**WORK TASK:** Among the records that follow, find the line with "All Artworks" and the line with "Details: 1 - 5". Set down those lines and all lines between them exactly, without adding anything.
*** Opening of INFORMATION SHOWN ***
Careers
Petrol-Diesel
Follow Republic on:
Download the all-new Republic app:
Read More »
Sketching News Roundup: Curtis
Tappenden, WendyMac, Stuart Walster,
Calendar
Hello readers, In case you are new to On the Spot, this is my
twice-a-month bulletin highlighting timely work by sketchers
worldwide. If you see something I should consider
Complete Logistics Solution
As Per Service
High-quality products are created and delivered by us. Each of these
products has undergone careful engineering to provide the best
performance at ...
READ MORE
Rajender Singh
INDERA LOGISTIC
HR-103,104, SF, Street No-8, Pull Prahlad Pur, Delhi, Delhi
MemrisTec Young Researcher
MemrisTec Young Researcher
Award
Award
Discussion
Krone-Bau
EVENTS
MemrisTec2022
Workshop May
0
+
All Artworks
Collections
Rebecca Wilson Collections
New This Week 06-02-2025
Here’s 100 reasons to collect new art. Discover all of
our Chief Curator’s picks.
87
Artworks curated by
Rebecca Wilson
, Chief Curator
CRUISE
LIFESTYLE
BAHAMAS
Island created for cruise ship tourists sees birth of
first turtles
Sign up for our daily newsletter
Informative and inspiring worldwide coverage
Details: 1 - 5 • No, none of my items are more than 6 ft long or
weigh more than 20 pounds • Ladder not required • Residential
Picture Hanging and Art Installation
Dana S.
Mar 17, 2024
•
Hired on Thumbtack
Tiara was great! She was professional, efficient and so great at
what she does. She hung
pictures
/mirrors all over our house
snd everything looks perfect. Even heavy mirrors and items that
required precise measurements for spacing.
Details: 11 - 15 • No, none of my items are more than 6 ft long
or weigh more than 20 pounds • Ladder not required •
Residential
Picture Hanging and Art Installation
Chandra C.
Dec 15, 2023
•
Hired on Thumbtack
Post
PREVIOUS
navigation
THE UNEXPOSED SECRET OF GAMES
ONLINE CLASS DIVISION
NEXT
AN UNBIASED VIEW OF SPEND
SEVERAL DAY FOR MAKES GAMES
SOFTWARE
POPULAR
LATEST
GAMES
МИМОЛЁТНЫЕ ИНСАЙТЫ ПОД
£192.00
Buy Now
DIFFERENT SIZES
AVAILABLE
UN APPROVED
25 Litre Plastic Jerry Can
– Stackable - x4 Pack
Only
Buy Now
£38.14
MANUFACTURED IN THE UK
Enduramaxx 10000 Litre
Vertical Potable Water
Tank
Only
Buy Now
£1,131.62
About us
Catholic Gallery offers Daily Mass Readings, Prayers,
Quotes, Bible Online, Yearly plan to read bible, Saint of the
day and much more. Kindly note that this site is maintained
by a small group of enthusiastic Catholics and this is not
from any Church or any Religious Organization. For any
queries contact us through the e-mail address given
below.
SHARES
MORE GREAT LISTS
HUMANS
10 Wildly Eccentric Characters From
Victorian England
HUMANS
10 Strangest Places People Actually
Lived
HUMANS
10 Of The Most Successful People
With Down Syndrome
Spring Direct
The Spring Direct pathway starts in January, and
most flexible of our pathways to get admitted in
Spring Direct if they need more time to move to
*** Close of INFORMATION SHOWN ***
**ANSWER AREA:**
All Artworks
Collections
Rebecca Wilson Collections
New This Week 06-02-2025
Here’s 100 reasons to collect new art. Discover all of
our Chief Curator’s picks.
87
Artworks curated by
Rebecca Wilson
, Chief Curator
CRUISE
LIFESTYLE
BAHAMAS
Island created for cruise ship tourists sees birth of
first turtles
Sign up for our daily newsletter
Informative and inspiring worldwide coverage
Details: 1 - 5 • No, none of my items are more than 6 ft long or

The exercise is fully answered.